Design Thinking and Rapid Impact Assessment: A Match Made in Evaluation
Abstract
Between November 2018 and April 2019, the Evaluation Unit at Employment and Social Development Canada engaged the ESDC Innovation Lab to help conduct a Rapid Impact Assessment (RIA) of the New Horizons for Seniors Program (NHSP). NHSP provides funding for innovative projects enhancing seniors’ well-being. The ESDC Innovation Lab is a human-centered design lab within Employment and Social Development Canada (ESDC), which uses qualitative and mixed-methods research to improve government programs and services for Canadians, with Canadians. The Evaluation Unit tasked the Lab to lead the pilot RIA, believing the Lab’s expertise in user research would be of substantial benefit. The Lab paired Design Thinking with Rapid Impact Assessment methodology to develop a new approach to evaluation and user-centered alternative scenarios.

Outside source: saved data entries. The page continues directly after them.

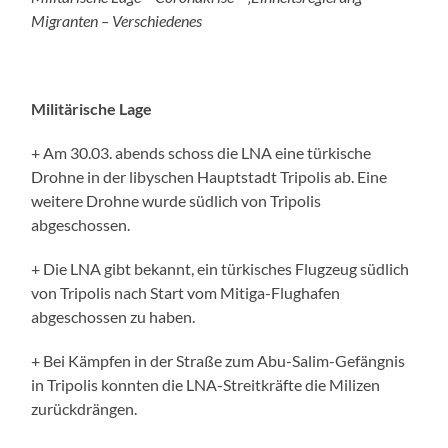
Migranten – Verschiedenes
Militärische Lage
+ Am 30.03. abends schoss die LNA eine türkische
Drohne in der libyschen Hauptstadt Tripolis ab. Eine
weitere Drohne wurde südlich von Tripolis
abgeschossen.
+ Die LNA gibt bekannt, ein türkisches Flugzeug südlich
von Tripolis nach Start vom Mitiga-Flughafen
abgeschossen zu haben.
+ Bei Kämpfen in der Straße zum Abu-Salim-Gefängnis
in Tripolis konnten die LNA-Streitkräfte die Milizen
zurückdrängen.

A Rapid Impact Assessment evaluates program outcomes relative to a counterfactual – an alternative scenario that is plausible, feasible and legally compliant. The innovative potential of a RIA lies in its participatory process, efficiency, flexibility, and ability to complement other lines of evidence through triangulation. RIAs have been used a handful of times by the Government of Canada. In preliminary research for the NHSP RIA, the Lab consulted reports and individuals involved in past Government of Canada trials. These RIAs used the absence of the program as counterfactual. The Lab sought to build on past approaches to RIA by developing a more complex, alternate scenario, co-developed with beneficiaries of NHSP funding, seniors organizations, internal stakeholders, businesses and subject-matter experts.
This RIA intended to fill knowledge gaps regarding program outcomes and the needs of recipients/end-users through balanced integration of multiple perspectives. The Lab used design-thinking methodology alongside the RIA: this approach assessed the past and present of the program, while suggesting design solutions for future program iterations. The Lab engaged stakeholders through multiple workshops, co-creating and stress-testing solutions to current challenges with participants for the development of counterfactuals.
Design thinking and Rapid Impact Assessment marry well. In practice, each methodology follows parallel steps; Design Thinking includes empathy, framing, solutioning, prototyping and testing; Rapid Impact Assessment includes qualitative research, thematic definition, scenario creation, counterfactual creation, and assessment. When these analogous processes come together, Design Thinking embeds greater understanding of users into an evaluation process.